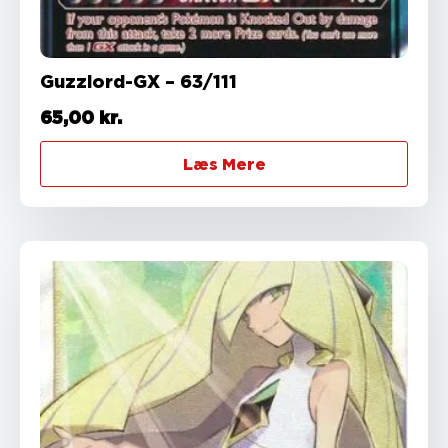
Guzzlord-GX – 63/111
65,00
kr.
Læs Mere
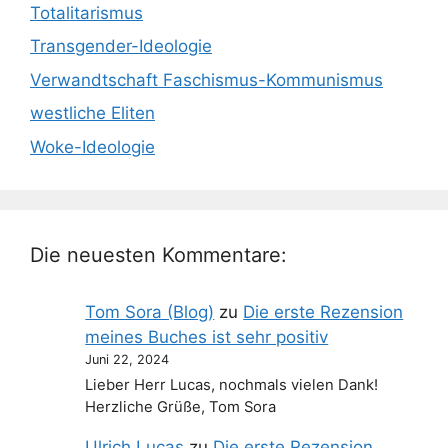
Totalitarismus
Transgender-Ideologie
Verwandtschaft Faschismus-Kommunismus
westliche Eliten
Woke-Ideologie
Die neuesten Kommentare:
Tom Sora (Blog)
zu
Die erste Rezension
meines Buches ist sehr positiv
Juni 22, 2024
Lieber Herr Lucas, nochmals vielen Dank!
Herzliche Grüße, Tom Sora
Ulrich Lucas
zu
Die erste Rezension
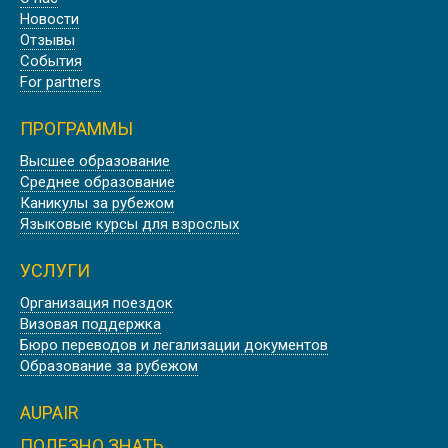
ОСЕННИЕ КАНИКУЛЫ В
Новости
ЭДИНБУРГЕ, ШОТЛАНДИЯ
Отзывы
События
For partners
ПРОГРАММЫ
Лето
Высшее образование
Среднее образование
ЛЕТНИЕ КАНИКУЛЫ В ОКСФОРДЕ
Каникулы за рубежом
Языковые курсы для взрослых
УСЛУГИ
Организация поездок
Лето
Визовая поддержка
АНГЛИЙСКИЕ КАНИКУЛЫ В
Бюро переводов и легализации документов
ЛОНДОНЕ
Образование за рубежом
AUPAIR
ПОЛЕЗНО ЗНАТЬ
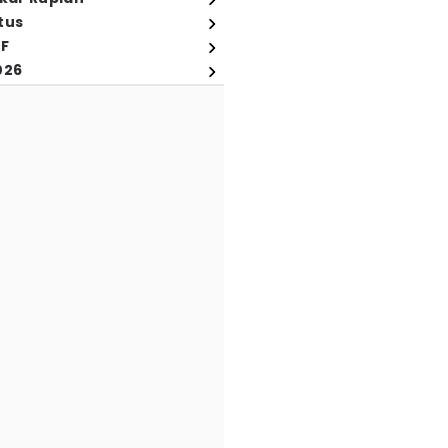
tus
FF
026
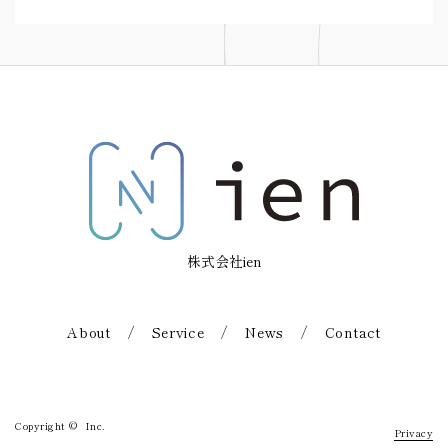
株式会社ien
About
/
Service
/
News
/
Contact
Copyright © Inc.
Privacy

What you will do
Please retype all of the material exactly, skipping whatever images it holds.

Exercise solution
Guzzlord-GX – 63/111
65,00
kr.
Læs Mere
Totalitarismus
Transgender-Ideologie
Verwandtschaft Faschismus-Kommunismus
westliche Eliten
Woke-Ideologie
Die neuesten Kommentare:
Tom Sora (Blog)
zu
Die erste Rezension
meines Buches ist sehr positiv
Juni 22, 2024
Lieber Herr Lucas, nochmals vielen Dank!
Herzliche Grüße, Tom Sora
Ulrich Lucas
zu
Die erste Rezension
ОСЕННИЕ КАНИКУЛЫ В
Новости
ЭДИНБУРГЕ, ШОТЛАНДИЯ
Отзывы
События
For partners
ПРОГРАММЫ
Лето
Высшее образование
Среднее образование
ЛЕТНИЕ КАНИКУЛЫ В ОКСФОРДЕ
Каникулы за рубежом
Языковые курсы для взрослых
УСЛУГИ
Организация поездок
Лето
Визовая поддержка
АНГЛИЙСКИЕ КАНИКУЛЫ В
Бюро переводов и легализации документов
ЛОНДОНЕ
Образование за рубежом
AUPAIR
ПОЛЕЗНО ЗНАТЬ
tus
FF
026
株式会社ien
About
/
Service
/
News
/
Contact
Copyright © Inc.
Privacy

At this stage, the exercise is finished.